J.-P. Han, E. M. Vogel, *E.P. Gusev, *C. D'Emic, C.A. Richter, D. W. Heh, J. S. Suehle
National Institute of Standards and Technology, Semiconductor Electronic
Division,
Gaithersburg, MD 20899, USA
*IBM Semiconductor Research and Development Center, T.J. Watson Research
Center,
Yorktown Heights, NY 10598, USA
It's well known that the degraded carrier mobility has been one of the
major challenges that have held back the implementation of high K gate
dielectrics to replace SiO2 for the scaled CMOS technology. The causes
of the degradation are not clearly understood. It has also been commonly
observed for high-k gated MOSFET's, the n-channel carrier mobility tends
to be much more severely degraded than it's p-channel counterpart[1]. One
possible cause for this is that Dit is larger in the upper half of the
bandgap than that in the lower half, because the former affects the n-channel
MOSFET's while the latter affects the p-channel MOSFET's. The purpose of
this work is to verify this hypothesis experimentally.
Charge pumping has been demonstrated as a powerful tool to characterize
the interface trap density with high accuracy and sensitivity for small
MOSFET's [2]. Recently, it has been used to study mean capture cross-sections
of high-K gated MOSFET's [3]. However, the energy distribution of interface
trap density in high-k gated MOSFET's has not been reported. In this paper,
we use variable rise/fall-time charge pumping (CP) to determine the energy
distribution of interface trap density (Dit) and capture cross-section
of electrons/holes in high-k HfO2 gated nMOSFETs. Our results have revealed
that the Dit is much higher in the upper half of the bandgap than that
in the lower half of the bandgap. These results are consistent with the
observation that n-channel mobilities are more severely degraded than p-channel
mobilities when compared to conventional MOSFET's with SiO2 as the gate
dielectric. The results were verified by capacitance-voltage (C-V) and
ac conductance techniques.
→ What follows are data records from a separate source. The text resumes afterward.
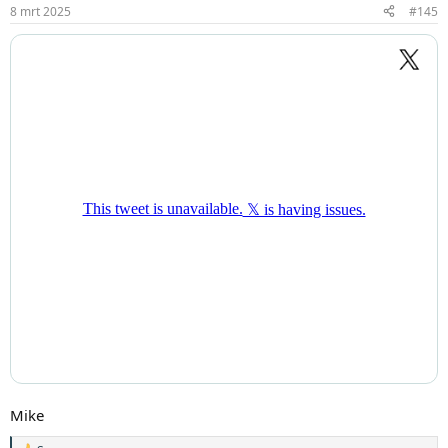
i
8 mrt 2025
#145
n
g
e
n
:
Mike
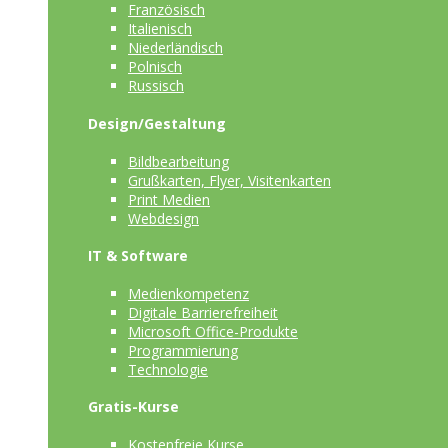
Französisch
Italienisch
Niederländisch
Polnisch
Russisch
Design/Gestaltung
Bildbearbeitung
Grußkarten, Flyer, Visitenkarten
Print Medien
Webdesign
IT & Software
Medienkompetenz
Digitale Barrierefreiheit
Microsoft Office-Produkte
Programmierung
Technologie
Gratis-Kurse
Kostenfreie Kurse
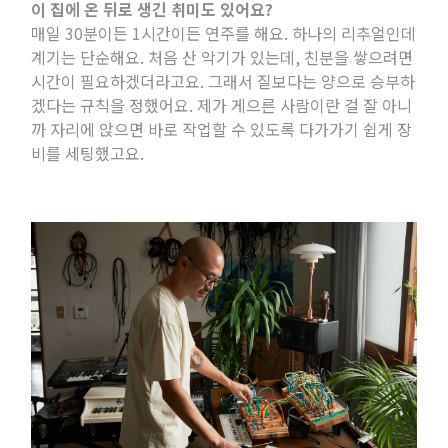
이 집에 온 뒤로 생긴 취미도 있어요
?
매일
30
분이든
1
시간이든 연주를 해요
.
하나의 리추얼인데
계기는 단순해요
.
처음 산 악기가 있는데
,
친분을 쌓으려면
시간이 필요하겠더라고요
.
그래서 질보다는 양으로 승부하
겠다는 규칙을 정했어요
.
제가 게으른 사람이란 걸 잘 아니
까 자리에 앉으면 바로 작업할 수 있도록 다가가기 쉽게 장
비를 세팅했고요
.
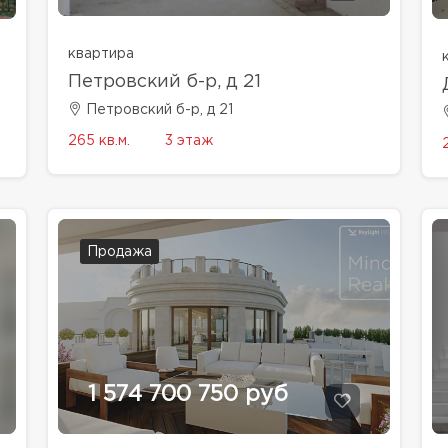
квартира
Петровский б-р, д 21
Петровский б-р, д 21
265 кв.м.
3 этаж
Продажа
1 574 700 750 руб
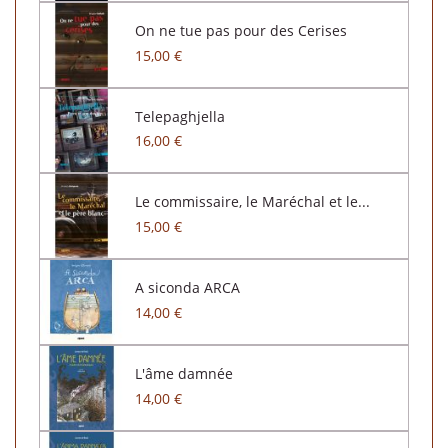
On ne tue pas pour des Cerises
15,00 €
Telepaghjella
16,00 €
Le commissaire, le Maréchal et le...
15,00 €
A siconda ARCA
14,00 €
L'âme damnée
14,00 €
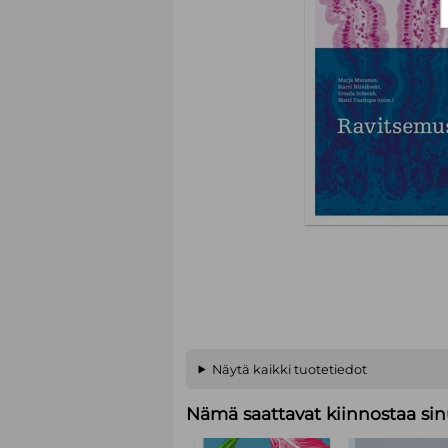
Näytä kaikki tuotetiedot
Nämä saattavat kiinnostaa sin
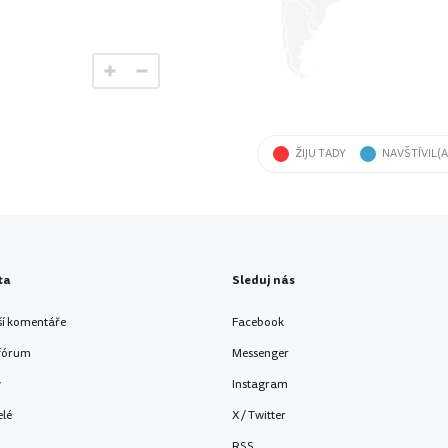
ŽIJU TADY
NAVŠTÍVIL(A
ta
Sleduj nás
ší komentáře
Facebook
 fórum
Messenger
y
Instagram
elé
X / Twitter
RSS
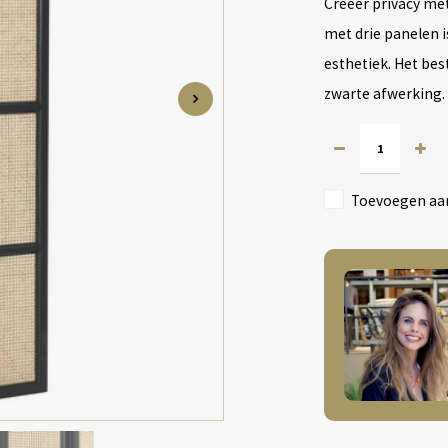
Creëer privacy me
met drie panelen i
esthetiek. Het bes
zwarte afwerking.
Toevoegen aan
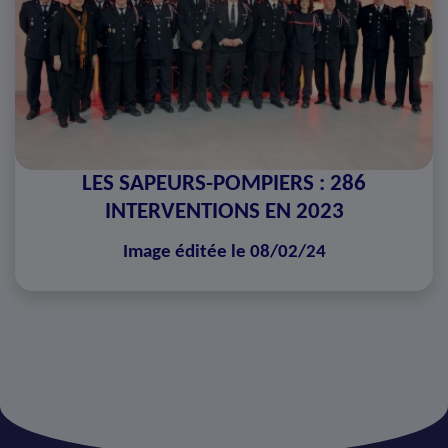
LES SAPEURS-POMPIERS : 286
INTERVENTIONS EN 2023
Image éditée le 08/02/24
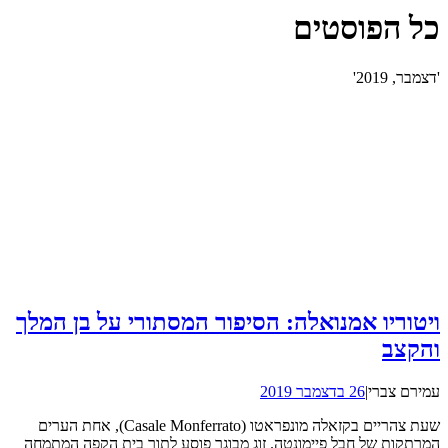
כל הפוסטים
'דצמבר, 2019'
ויטוריו אמנואלה: הסיפור המסתורי על בן המלך
והקצב
עמירם צברי
|
26 בדצמבר 2019
שעת צהריים בקזאלה מונפראטו (Casale Monferrato), אחת הערים
המרתקות של חבל פיימונטה. זוג מבוגר פוסע לתוך בית הקפה המתמחה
We conclude that the gross asymmetry of the
Dit distribution of high K gated MOSFETs is at least partially responsible
for the much more severe degradation of nMOSFET mobility than it's pMOSFET
counterpart.
References
[1] B Guillaumot et al, IEEE-IEDM Tech. Dig. 355, 2002
[2] G. Groeseneken et al. IEEE Trans. Electr. Dev. 31, 42, 1984
[3] G-W. Lee et al. Appl. Phys. Lett. 81(11), 2050, 2002